◆ **Directions for this task**: Could you reproduce every record below exactly as written?

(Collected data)
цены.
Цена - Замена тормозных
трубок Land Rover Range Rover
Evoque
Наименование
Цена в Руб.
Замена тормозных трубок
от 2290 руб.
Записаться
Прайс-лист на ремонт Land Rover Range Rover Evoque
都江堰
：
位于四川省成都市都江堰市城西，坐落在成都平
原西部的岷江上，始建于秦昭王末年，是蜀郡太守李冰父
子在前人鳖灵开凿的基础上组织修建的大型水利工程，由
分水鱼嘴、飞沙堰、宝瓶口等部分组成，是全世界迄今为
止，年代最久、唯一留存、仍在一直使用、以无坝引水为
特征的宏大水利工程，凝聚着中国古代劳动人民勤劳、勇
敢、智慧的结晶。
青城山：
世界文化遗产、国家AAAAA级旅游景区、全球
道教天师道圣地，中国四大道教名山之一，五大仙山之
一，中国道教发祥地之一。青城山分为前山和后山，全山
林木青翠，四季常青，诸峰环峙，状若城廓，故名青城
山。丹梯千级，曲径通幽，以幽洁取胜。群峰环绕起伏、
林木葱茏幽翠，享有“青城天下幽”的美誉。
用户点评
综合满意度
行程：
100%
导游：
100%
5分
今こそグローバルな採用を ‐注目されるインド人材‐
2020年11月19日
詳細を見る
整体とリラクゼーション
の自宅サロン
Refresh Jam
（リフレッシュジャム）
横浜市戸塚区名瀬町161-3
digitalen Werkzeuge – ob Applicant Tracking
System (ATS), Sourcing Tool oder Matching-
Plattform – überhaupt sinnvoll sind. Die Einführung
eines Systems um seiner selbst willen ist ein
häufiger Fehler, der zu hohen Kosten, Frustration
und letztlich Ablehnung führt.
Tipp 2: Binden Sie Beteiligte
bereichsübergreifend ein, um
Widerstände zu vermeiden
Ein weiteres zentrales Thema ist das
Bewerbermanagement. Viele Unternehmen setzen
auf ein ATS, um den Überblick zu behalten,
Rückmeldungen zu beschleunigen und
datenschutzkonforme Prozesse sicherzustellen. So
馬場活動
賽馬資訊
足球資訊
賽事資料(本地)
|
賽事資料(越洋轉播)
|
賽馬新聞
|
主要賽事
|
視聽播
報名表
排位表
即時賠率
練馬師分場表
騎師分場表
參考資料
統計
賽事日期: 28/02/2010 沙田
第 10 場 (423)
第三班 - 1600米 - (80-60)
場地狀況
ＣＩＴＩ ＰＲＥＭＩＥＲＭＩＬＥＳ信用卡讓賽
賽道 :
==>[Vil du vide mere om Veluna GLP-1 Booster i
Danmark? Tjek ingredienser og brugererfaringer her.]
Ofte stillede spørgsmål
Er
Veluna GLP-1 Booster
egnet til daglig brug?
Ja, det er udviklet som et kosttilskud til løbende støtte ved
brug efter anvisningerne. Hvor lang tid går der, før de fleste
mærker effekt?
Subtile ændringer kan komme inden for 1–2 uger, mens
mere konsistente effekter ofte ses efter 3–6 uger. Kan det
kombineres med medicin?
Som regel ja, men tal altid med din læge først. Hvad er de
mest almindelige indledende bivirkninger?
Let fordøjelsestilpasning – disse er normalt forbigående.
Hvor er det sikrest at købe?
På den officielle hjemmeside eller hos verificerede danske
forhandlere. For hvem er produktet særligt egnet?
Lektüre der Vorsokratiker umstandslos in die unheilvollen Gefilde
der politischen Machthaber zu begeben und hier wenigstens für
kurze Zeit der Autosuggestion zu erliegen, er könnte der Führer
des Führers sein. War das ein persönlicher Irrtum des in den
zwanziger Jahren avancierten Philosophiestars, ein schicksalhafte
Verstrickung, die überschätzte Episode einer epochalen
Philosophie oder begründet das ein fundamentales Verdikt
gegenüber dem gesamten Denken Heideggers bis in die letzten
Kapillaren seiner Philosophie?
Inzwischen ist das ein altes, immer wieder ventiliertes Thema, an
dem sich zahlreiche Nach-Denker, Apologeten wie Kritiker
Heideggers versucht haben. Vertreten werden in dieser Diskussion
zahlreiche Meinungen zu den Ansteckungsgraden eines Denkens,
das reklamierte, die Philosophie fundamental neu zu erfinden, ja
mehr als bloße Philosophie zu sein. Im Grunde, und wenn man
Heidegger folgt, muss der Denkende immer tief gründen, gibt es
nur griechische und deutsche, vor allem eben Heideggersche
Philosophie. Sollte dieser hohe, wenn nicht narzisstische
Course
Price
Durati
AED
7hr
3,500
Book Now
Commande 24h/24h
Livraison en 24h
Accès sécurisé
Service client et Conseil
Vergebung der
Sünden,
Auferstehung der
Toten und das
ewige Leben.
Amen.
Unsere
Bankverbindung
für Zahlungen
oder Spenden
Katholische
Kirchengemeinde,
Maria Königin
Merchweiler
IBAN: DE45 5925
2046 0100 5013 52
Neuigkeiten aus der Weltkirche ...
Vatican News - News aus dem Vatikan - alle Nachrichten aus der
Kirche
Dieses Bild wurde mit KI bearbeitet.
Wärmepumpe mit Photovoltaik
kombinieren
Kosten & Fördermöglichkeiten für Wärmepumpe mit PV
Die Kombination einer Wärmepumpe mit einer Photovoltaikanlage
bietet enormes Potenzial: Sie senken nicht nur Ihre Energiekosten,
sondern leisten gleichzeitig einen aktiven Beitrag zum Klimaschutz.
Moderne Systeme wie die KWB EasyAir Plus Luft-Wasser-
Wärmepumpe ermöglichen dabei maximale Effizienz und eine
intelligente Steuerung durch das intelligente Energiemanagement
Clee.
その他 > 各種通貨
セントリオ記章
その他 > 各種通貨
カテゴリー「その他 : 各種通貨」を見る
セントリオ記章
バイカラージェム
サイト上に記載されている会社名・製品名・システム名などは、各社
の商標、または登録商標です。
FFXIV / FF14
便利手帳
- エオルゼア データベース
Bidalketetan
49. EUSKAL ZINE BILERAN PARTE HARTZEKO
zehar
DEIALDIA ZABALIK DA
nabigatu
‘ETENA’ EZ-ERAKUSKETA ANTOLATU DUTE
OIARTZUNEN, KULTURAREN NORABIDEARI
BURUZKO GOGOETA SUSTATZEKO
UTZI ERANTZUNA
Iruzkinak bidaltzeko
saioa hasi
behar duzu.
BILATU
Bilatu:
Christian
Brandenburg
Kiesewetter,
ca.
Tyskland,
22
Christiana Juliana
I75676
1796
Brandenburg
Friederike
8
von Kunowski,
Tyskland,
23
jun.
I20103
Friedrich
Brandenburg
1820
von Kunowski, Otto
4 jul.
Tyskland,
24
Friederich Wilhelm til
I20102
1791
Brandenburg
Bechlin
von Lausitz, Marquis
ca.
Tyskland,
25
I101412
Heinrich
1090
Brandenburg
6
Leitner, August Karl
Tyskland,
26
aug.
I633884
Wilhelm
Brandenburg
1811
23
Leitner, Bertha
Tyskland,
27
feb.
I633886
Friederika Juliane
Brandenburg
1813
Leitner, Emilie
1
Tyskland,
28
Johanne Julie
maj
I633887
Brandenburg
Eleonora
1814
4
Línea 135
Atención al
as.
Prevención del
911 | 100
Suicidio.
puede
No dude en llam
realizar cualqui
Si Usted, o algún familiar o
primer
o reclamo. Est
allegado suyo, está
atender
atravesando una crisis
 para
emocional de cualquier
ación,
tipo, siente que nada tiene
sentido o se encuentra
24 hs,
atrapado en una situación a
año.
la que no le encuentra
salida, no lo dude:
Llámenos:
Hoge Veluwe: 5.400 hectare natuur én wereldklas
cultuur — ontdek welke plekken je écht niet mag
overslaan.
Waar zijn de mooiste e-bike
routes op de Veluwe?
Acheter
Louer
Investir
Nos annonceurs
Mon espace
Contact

◆ **Worked solution**:
цены.
Цена - Замена тормозных
трубок Land Rover Range Rover
Evoque
Наименование
Цена в Руб.
Замена тормозных трубок
от 2290 руб.
Записаться
Прайс-лист на ремонт Land Rover Range Rover Evoque
都江堰
：
位于四川省成都市都江堰市城西，坐落在成都平
原西部的岷江上，始建于秦昭王末年，是蜀郡太守李冰父
子在前人鳖灵开凿的基础上组织修建的大型水利工程，由
分水鱼嘴、飞沙堰、宝瓶口等部分组成，是全世界迄今为
止，年代最久、唯一留存、仍在一直使用、以无坝引水为
特征的宏大水利工程，凝聚着中国古代劳动人民勤劳、勇
敢、智慧的结晶。
青城山：
世界文化遗产、国家AAAAA级旅游景区、全球
道教天师道圣地，中国四大道教名山之一，五大仙山之
一，中国道教发祥地之一。青城山分为前山和后山，全山
林木青翠，四季常青，诸峰环峙，状若城廓，故名青城
山。丹梯千级，曲径通幽，以幽洁取胜。群峰环绕起伏、
林木葱茏幽翠，享有“青城天下幽”的美誉。
用户点评
综合满意度
行程：
100%
导游：
100%
5分
今こそグローバルな採用を ‐注目されるインド人材‐
2020年11月19日
詳細を見る
整体とリラクゼーション
の自宅サロン
Refresh Jam
（リフレッシュジャム）
横浜市戸塚区名瀬町161-3
digitalen Werkzeuge – ob Applicant Tracking
System (ATS), Sourcing Tool oder Matching-
Plattform – überhaupt sinnvoll sind. Die Einführung
eines Systems um seiner selbst willen ist ein
häufiger Fehler, der zu hohen Kosten, Frustration
und letztlich Ablehnung führt.
Tipp 2: Binden Sie Beteiligte
bereichsübergreifend ein, um
Widerstände zu vermeiden
Ein weiteres zentrales Thema ist das
Bewerbermanagement. Viele Unternehmen setzen
auf ein ATS, um den Überblick zu behalten,
Rückmeldungen zu beschleunigen und
datenschutzkonforme Prozesse sicherzustellen. So
馬場活動
賽馬資訊
足球資訊
賽事資料(本地)
|
賽事資料(越洋轉播)
|
賽馬新聞
|
主要賽事
|
視聽播
報名表
排位表
即時賠率
練馬師分場表
騎師分場表
參考資料
統計
賽事日期: 28/02/2010 沙田
第 10 場 (423)
第三班 - 1600米 - (80-60)
場地狀況
ＣＩＴＩ ＰＲＥＭＩＥＲＭＩＬＥＳ信用卡讓賽
賽道 :
==>[Vil du vide mere om Veluna GLP-1 Booster i
Danmark? Tjek ingredienser og brugererfaringer her.]
Ofte stillede spørgsmål
Er
Veluna GLP-1 Booster
egnet til daglig brug?
Ja, det er udviklet som et kosttilskud til løbende støtte ved
brug efter anvisningerne. Hvor lang tid går der, før de fleste
mærker effekt?
Subtile ændringer kan komme inden for 1–2 uger, mens
mere konsistente effekter ofte ses efter 3–6 uger. Kan det
kombineres med medicin?
Som regel ja, men tal altid med din læge først. Hvad er de
mest almindelige indledende bivirkninger?
Let fordøjelsestilpasning – disse er normalt forbigående.
Hvor er det sikrest at købe?
På den officielle hjemmeside eller hos verificerede danske
forhandlere. For hvem er produktet særligt egnet?
Lektüre der Vorsokratiker umstandslos in die unheilvollen Gefilde
der politischen Machthaber zu begeben und hier wenigstens für
kurze Zeit der Autosuggestion zu erliegen, er könnte der Führer
des Führers sein. War das ein persönlicher Irrtum des in den
zwanziger Jahren avancierten Philosophiestars, ein schicksalhafte
Verstrickung, die überschätzte Episode einer epochalen
Philosophie oder begründet das ein fundamentales Verdikt
gegenüber dem gesamten Denken Heideggers bis in die letzten
Kapillaren seiner Philosophie?
Inzwischen ist das ein altes, immer wieder ventiliertes Thema, an
dem sich zahlreiche Nach-Denker, Apologeten wie Kritiker
Heideggers versucht haben. Vertreten werden in dieser Diskussion
zahlreiche Meinungen zu den Ansteckungsgraden eines Denkens,
das reklamierte, die Philosophie fundamental neu zu erfinden, ja
mehr als bloße Philosophie zu sein. Im Grunde, und wenn man
Heidegger folgt, muss der Denkende immer tief gründen, gibt es
nur griechische und deutsche, vor allem eben Heideggersche
Philosophie. Sollte dieser hohe, wenn nicht narzisstische
Course
Price
Durati
AED
7hr
3,500
Book Now
Commande 24h/24h
Livraison en 24h
Accès sécurisé
Service client et Conseil
Vergebung der
Sünden,
Auferstehung der
Toten und das
ewige Leben.
Amen.
Unsere
Bankverbindung
für Zahlungen
oder Spenden
Katholische
Kirchengemeinde,
Maria Königin
Merchweiler
IBAN: DE45 5925
2046 0100 5013 52
Neuigkeiten aus der Weltkirche ...
Vatican News - News aus dem Vatikan - alle Nachrichten aus der
Kirche
Dieses Bild wurde mit KI bearbeitet.
Wärmepumpe mit Photovoltaik
kombinieren
Kosten & Fördermöglichkeiten für Wärmepumpe mit PV
Die Kombination einer Wärmepumpe mit einer Photovoltaikanlage
bietet enormes Potenzial: Sie senken nicht nur Ihre Energiekosten,
sondern leisten gleichzeitig einen aktiven Beitrag zum Klimaschutz.
Moderne Systeme wie die KWB EasyAir Plus Luft-Wasser-
Wärmepumpe ermöglichen dabei maximale Effizienz und eine
intelligente Steuerung durch das intelligente Energiemanagement
Clee.
その他 > 各種通貨
セントリオ記章
その他 > 各種通貨
カテゴリー「その他 : 各種通貨」を見る
セントリオ記章
バイカラージェム
サイト上に記載されている会社名・製品名・システム名などは、各社
の商標、または登録商標です。
FFXIV / FF14
便利手帳
- エオルゼア データベース
Bidalketetan
49. EUSKAL ZINE BILERAN PARTE HARTZEKO
zehar
DEIALDIA ZABALIK DA
nabigatu
‘ETENA’ EZ-ERAKUSKETA ANTOLATU DUTE
OIARTZUNEN, KULTURAREN NORABIDEARI
BURUZKO GOGOETA SUSTATZEKO
UTZI ERANTZUNA
Iruzkinak bidaltzeko
saioa hasi
behar duzu.
BILATU
Bilatu:
Christian
Brandenburg
Kiesewetter,
ca.
Tyskland,
22
Christiana Juliana
I75676
1796
Brandenburg
Friederike
8
von Kunowski,
Tyskland,
23
jun.
I20103
Friedrich
Brandenburg
1820
von Kunowski, Otto
4 jul.
Tyskland,
24
Friederich Wilhelm til
I20102
1791
Brandenburg
Bechlin
von Lausitz, Marquis
ca.
Tyskland,
25
I101412
Heinrich
1090
Brandenburg
6
Leitner, August Karl
Tyskland,
26
aug.
I633884
Wilhelm
Brandenburg
1811
23
Leitner, Bertha
Tyskland,
27
feb.
I633886
Friederika Juliane
Brandenburg
1813
Leitner, Emilie
1
Tyskland,
28
Johanne Julie
maj
I633887
Brandenburg
Eleonora
1814
4
Línea 135
Atención al
as.
Prevención del
911 | 100
Suicidio.
puede
No dude en llam
realizar cualqui
Si Usted, o algún familiar o
primer
o reclamo. Est
allegado suyo, está
atender
atravesando una crisis
 para
emocional de cualquier
ación,
tipo, siente que nada tiene
sentido o se encuentra
24 hs,
atrapado en una situación a
año.
la que no le encuentra
salida, no lo dude:
Llámenos:
Hoge Veluwe: 5.400 hectare natuur én wereldklas
cultuur — ontdek welke plekken je écht niet mag
overslaan.
Waar zijn de mooiste e-bike
routes op de Veluwe?
Acheter
Louer
Investir
Nos annonceurs
Mon espace
Contact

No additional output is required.